La députée de la Gaspésie et des Îles-de-la-Madeleine et ministre du Revenu national, Diane Lebouthillier, fait valoir qu’elle est l’aboutissement de 10 ans de négociations fédérales-provinciales. «Ce qui va permettre de protéger les espèces fourragères qui viennent nourrir des poissons; qui viennent protéger, aussi, les baleines. C’est des milieux de reproduction et de protection d’espèces qui sont en péril», assure-t-elle.
Or, bien que la pêche aux engins fixes soit quand même permise dans le secteur, les crabiers des Îles-de-la-Madeleine ne le fréquentent pas, selon Denis Éloquin. Le capitaine du JEAN MATHIEU s’inquiète malgré tout de la multiplication des fermetures de zones, à certaines pêcheries du golfe, pour protéger la biodiversité. «Ils ont fermé les premières zones dans le sébaste pour protéger les coraux et éponges; je ne pense pas que ça va rouvrir un jour, fait-il remarquer. Les baleines, ça fait deux ans; c’est encore pareil cette année. C’est sûr que c’est inquiétant au niveau des pêches. On perd du terrain.»
Notons qu’avec la protection du Banc-des-Américains, le gouvernement du Québec atteint à peine 2 % de son propre objectif de protéger 10 % de ses milieux marins d’ici 2020. Le projet d’aire marine de 17 000 kilomètres carrés englobant les Îles-de-la-Madeleine, sur la table depuis 15 ans, permettrait à lui seul de répondre à cet engagement.

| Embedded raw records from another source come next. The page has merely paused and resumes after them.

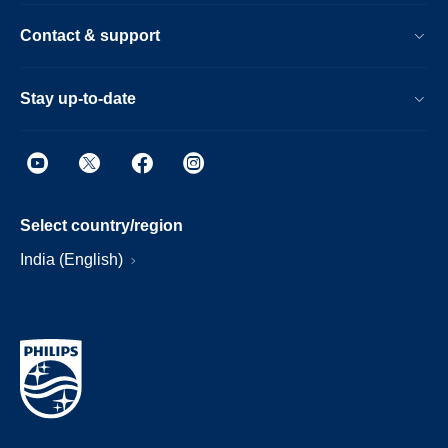
Contact & support
Stay up-to-date
Select country/region
India (English)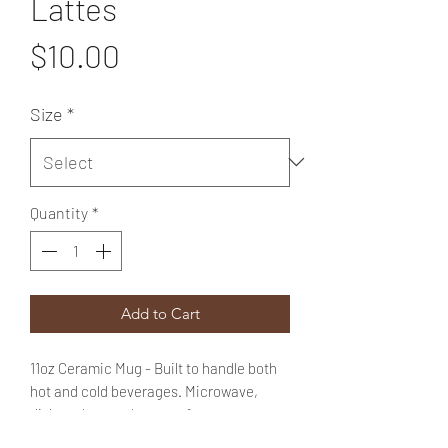
Lattes
Price
$10.00
Size
*
Quantity
*
Add to Cart
11oz Ceramic Mug - Built to handle both
hot and cold beverages. Microwave,
dishwasher, and oven safe.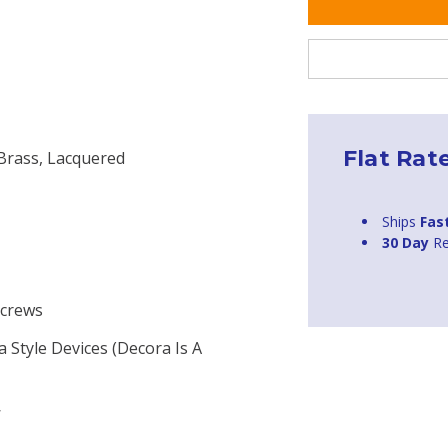
Flat Rat
 Brass, Lacquered
Ships
Fas
30 Day
Re
Screws
a Style Devices (Decora Is A
W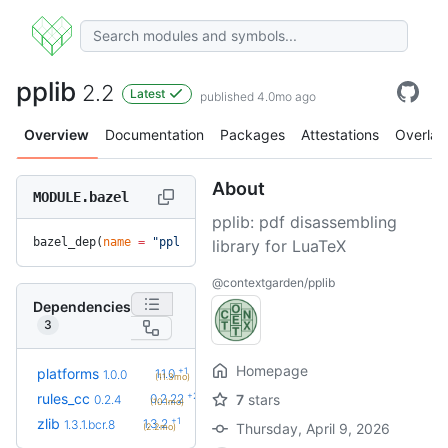
pplib
2.2
Latest
published 4.0mo ago
Overview
Documentation
Packages
Attestations
Overlay
About
MODULE.bazel
pplib: pdf disassembling
bazel_dep(
name
 =
 "pplib"
, 
version
 =
 "2.2"
)
library for LuaTeX
@contextgarden/pplib
Dependencies
3
Homepage
+1
platforms
1.1.0
1.0.0
(11.3mo)
+23
rules_cc
0.2.22
7
stars
0.2.4
(10.1mo)
+1
zlib
1.3.2
1.3.1.bcr.8
Thursday, April 9, 2026
(2.2mo)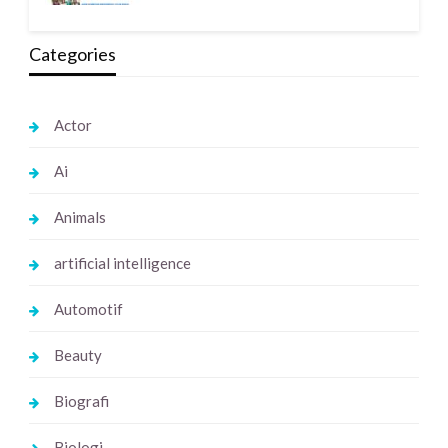
Categories
Actor
Ai
Animals
artificial intelligence
Automotif
Beauty
Biografi
Biologi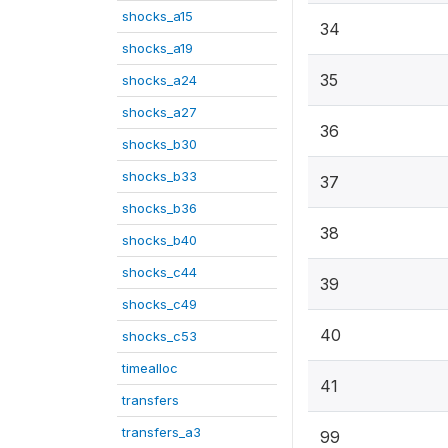
shocks_a15
34
shocks_a19
35
shocks_a24
shocks_a27
36
shocks_b30
shocks_b33
37
shocks_b36
38
shocks_b40
shocks_c44
39
shocks_c49
40
shocks_c53
timealloc
41
transfers
transfers_a3
99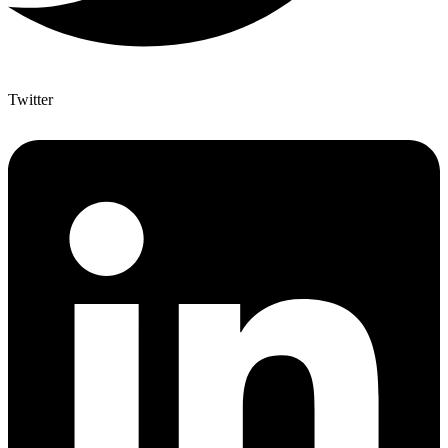
Twitter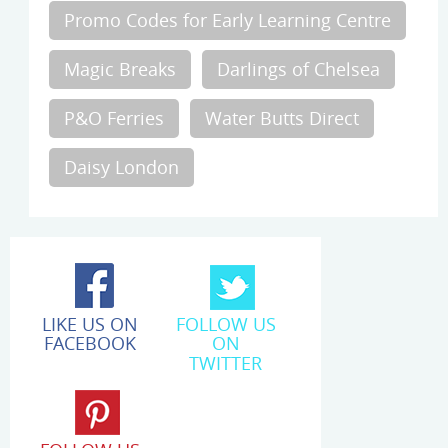
Promo Codes for Early Learning Centre
Magic Breaks
Darlings of Chelsea
P&O Ferries
Water Butts Direct
Daisy London
LIKE US ON
FOLLOW US
FACEBOOK
ON
TWITTER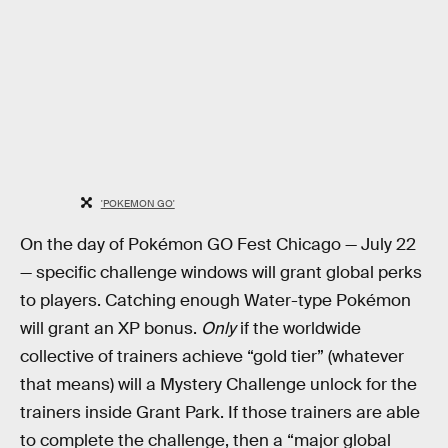
'POKEMON GO'
On the day of Pokémon GO Fest Chicago — July 22
— specific challenge windows will grant global perks
to players. Catching enough Water-type Pokémon
will grant an XP bonus.
Only
if the worldwide
collective of trainers achieve “gold tier” (whatever
that means) will a Mystery Challenge unlock for the
trainers inside Grant Park. If those trainers are able
to complete the challenge, then a “major global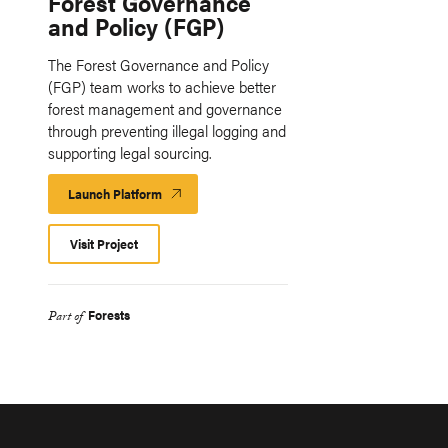
Forest Governance
and Policy (FGP)
The Forest Governance and Policy
(FGP) team works to achieve better
forest management and governance
through preventing illegal logging and
supporting legal sourcing.
Launch Platform
Launch
Platform
Visit Project
Forests
Part of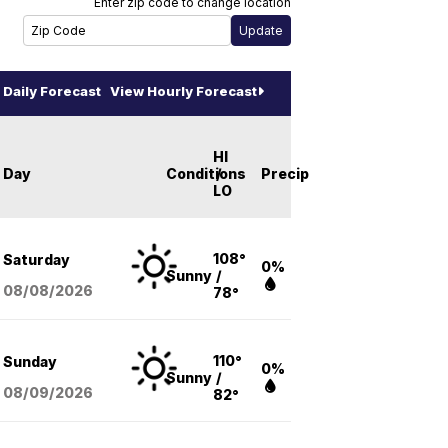
Enter zip code to change location
Daily Forecast
View Hourly Forecast
HI
Day
Conditions
/
Precip
LO
108°
Saturday
0%
Sunny
/
08/08
/2026
78°
110°
Sunday
0%
Sunny
/
08/09
/2026
82°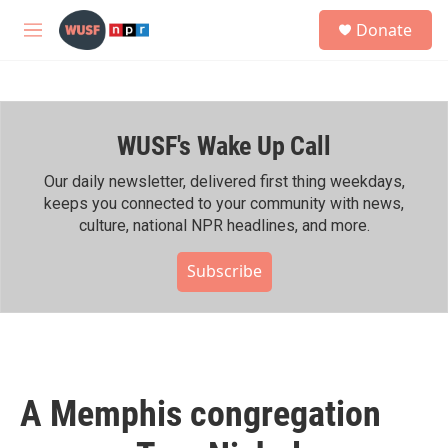
Skip to main content
S
Donate
e
M
a
e
r
n
c
u
h
WUSF's Wake Up Call
u
e
r
Our daily newsletter, delivered first thing weekdays,
y
keeps you connected to your community with news,
culture, national NPR headlines, and more.
Subscribe
A Memphis congregation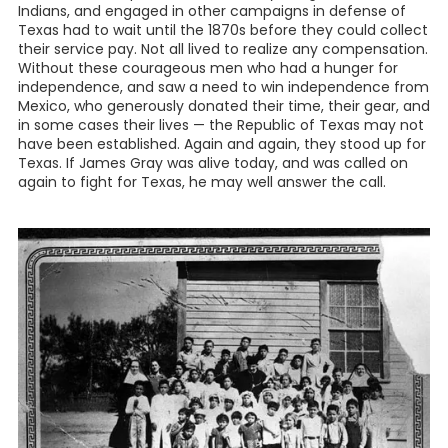
Indians, and engaged in other campaigns in defense of
Texas had to wait until the 1870s before they could collect
their service pay. Not all lived to realize any compensation.
Without these courageous men who had a hunger for
independence, and saw a need to win independence from
Mexico, who generously donated their time, their gear, and
in some cases their lives — the Republic of Texas may not
have been established. Again and again, they stood up for
Texas. If James Gray was alive today, and was called on
again to fight for Texas, he may well answer the call.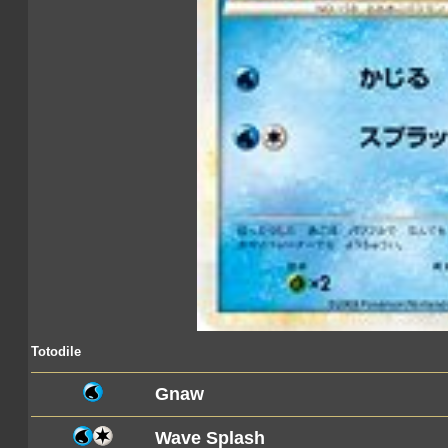
Totodile
Gnaw
Wave Splash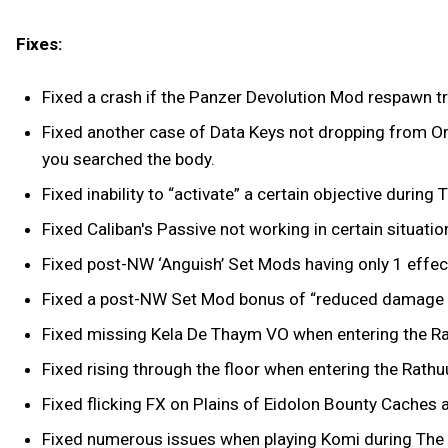
Fixes:
Fixed a crash if the Panzer Devolution Mod respawn tr
Fixed another case of Data Keys not dropping from Orb
you searched the body.
Fixed inability to “activate” a certain objective durin
Fixed Caliban's Passive not working in certain situatio
Fixed post-NW ‘Anguish’ Set Mods having only 1 effect
Fixed a post-NW Set Mod bonus of “reduced damage wh
Fixed missing Kela De Thaym VO when entering the R
Fixed rising through the floor when entering the Rath
Fixed flicking FX on Plains of Eidolon Bounty Caches
Fixed numerous issues when playing Komi during The 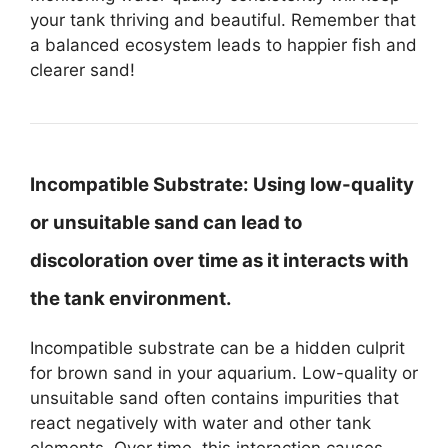
your tank thriving and beautiful. Remember that
a balanced ecosystem leads to happier fish and
clearer sand!
Incompatible Substrate:
Using low-quality
or unsuitable sand can lead to
discoloration over time as it interacts with
the tank environment.
Incompatible substrate can be a hidden culprit
for brown sand in your aquarium. Low-quality or
unsuitable sand often contains impurities that
react negatively with water and other tank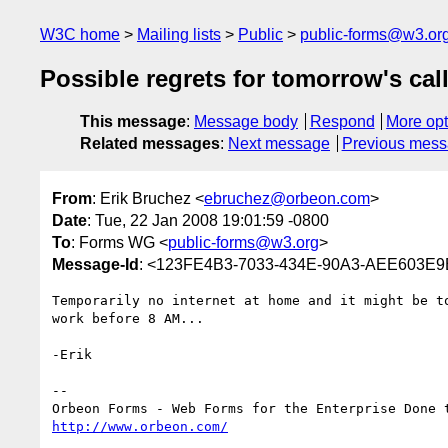
W3C home
Mailing lists
Public
public-forms@w3.or
Possible regrets for tomorrow's cal
This message
:
Message body
Respond
More opt
Related messages
:
Next message
Previous mes
From
: Erik Bruchez <
ebruchez@orbeon.com
>
Date
: Tue, 22 Jan 2008 19:01:59 -0800
To
: Forms WG <
public-forms@w3.org
>
Message-Id
: <123FE4B3-7033-434E-90A3-AEE603E
Temporarily no internet at home and it might be to
work before 8 AM...

-Erik

--

http://www.orbeon.com/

Toutefois, selon le maire des Îles-de-la-Madeleine, Jonathan Lapierre, la dernière rencontre du comité directeur de ce projet d’AMP, sur lequel il siège, remonte à 2014. Parcs Canada, qui pilote le dossier, indique à ce propos que les travaux qui mèneront à son établissement se poursuivront vraisem-blablement au-delà de 2020. D’ailleurs, son éventuel projet de règlement, pour la création de cette aire marine protégée, devra faire l’objet d’une consultation publique par le biais de la Gazette officielle du Canada. Une consultation préalable est également prévue dans l’archipel.